Successive U.K. Governments have trumpeted a commitment to achieving ‘Net Zero’ carbon dioxide emissions that is more stringent than pretty much anywhere else in the world. Recently, Prime Minister Rishi Sunak bucked this trend by joining counterparts across Europe in signalling a softening, indicating amongst other things that the sale of new petrol and diesel cars would be prohibited from 2035 rather than 2030, and that there will be exemptions from the requirement that all newly-fitted boilers be heat pumps after 2035.
There was, predictably, outrage about this, but also a threatened legal challenge. Chris Packham – a famous TV presenter for wildlife shows – has written to the Prime Minister giving him 14 days to reverse the proposed changes or face a challenge in the High Court. This challenge (if it actually happens, which I have to confess I doubt) will likely be based on the Climate Change Act 2008, as amended in 2019, which purports to bind the Government to achieving net zero carbon dioxide emissions by 2050 and to keep to predetermined ‘carbon budgets’ in five-year periods. The idea is that, by rowing back on various commitments such as the phasing out of petrol and diesel cars from 2030, the Prime Minister is in contravention of (procedural) elements of that Act.
Packham has little prospect of success, for reasons which I will come to, but discussing his challenge is instructive nonetheless because it sheds light on the utter mendacity of a particular form of lawmaking which is now the dominant form of Government in the U.K. and which nobody – no matter what their views are with respect to climate change – ought to defend.
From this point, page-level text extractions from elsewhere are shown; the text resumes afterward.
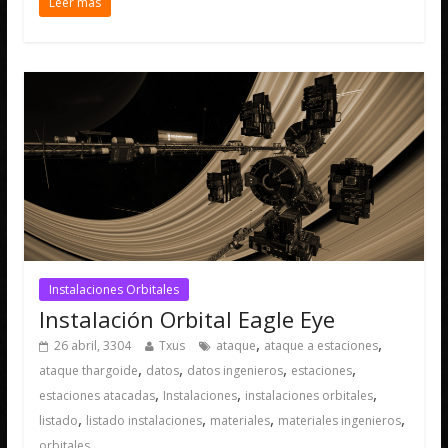
Leer más
Instalaciones Orbitales
Instalación Orbital Eagle Eye
,
,
26 abril, 3304
Txus
ataque
ataque a estaciones
,
,
,
,
ataque thargoide
datos
datos ingenieros
estaciones
,
,
,
estaciones atacadas
Instalaciones
instalaciones orbitales
,
,
,
,
listado
listado instalaciones
materiales
materiales ingenieros
orbitales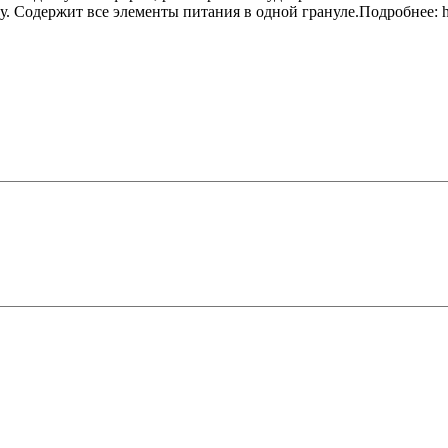
Содержит все элементы питания в одной грануле.Подробнее: https:/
Some background, first. If somebody in the U.K. wishes to challenge the legality of a decision of a public body (including the Government) he or she may do so through the courts via a procedure called judicial review. The important thing about judicial review is that it is not supposed to be what lawyers call ‘substantive’, i.e., concerning the substance of the decision itself. It is only supposed to be ‘procedural’, i.e., concerning the manner in which the decision was made. If that procedure was biased, or took into account irrelevant considerations, or was ultra vires (meaning the person making the decision did not actually have the authority to do so), and so on, then the court can quash the outcome. What it can’t do is declare a decision unlawful because it was ‘wrong’ or undesirable in some way. This is what the rule of law means: not that decisions must be good, but that they must be in accordance with what the law says regarding how they are to be made and by whom.
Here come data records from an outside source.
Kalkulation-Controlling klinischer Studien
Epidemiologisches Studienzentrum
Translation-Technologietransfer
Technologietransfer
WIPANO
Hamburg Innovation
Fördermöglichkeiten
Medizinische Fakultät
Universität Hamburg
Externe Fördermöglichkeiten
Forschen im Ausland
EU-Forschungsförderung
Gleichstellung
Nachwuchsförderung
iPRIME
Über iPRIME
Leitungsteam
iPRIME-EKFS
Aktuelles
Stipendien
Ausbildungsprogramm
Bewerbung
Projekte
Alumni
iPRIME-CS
So if Chris Packham wishes to successfully force the PM to hold to purported commitments (I use the word ‘purported’ advisedly – more on that in a moment) it is no good arguing that anything Sunak has declared would be objectively bad. Instead, Packham must find some reason why any decision the PM has made did not follow the correct procedure.
This will be difficult to do, because of the way that the Act operates. It is important to say from the outset that (as I will explain later on) the way it operates is absolutely indefensible as law-making and is simply not how a legislature should operate in a country that professes to take seriously the idea of the rule of law. But, be that as it may, Rishi Sunak is probably in the clear as regards procedure. Let me explain why.
The Climate Change Act 2008 requires Government to do two big things and a host of little things. The big things are reasonably well known. Section 1 requires the Secretary of State to ensure that, in 2050, the U.K. collectively emits 100% less carbon in net than it did in 1990 (hence ‘Net Zero’, although it is important to mention that the 100% figure was a 2019 amendment – originally the commitment was actually to produce 80% less); and section 4 requires the Secretary of State to set ‘carbon budgets’ for every five-year period, 12 years in advance, which stipulate how much carbon can be emitted within that timeframe.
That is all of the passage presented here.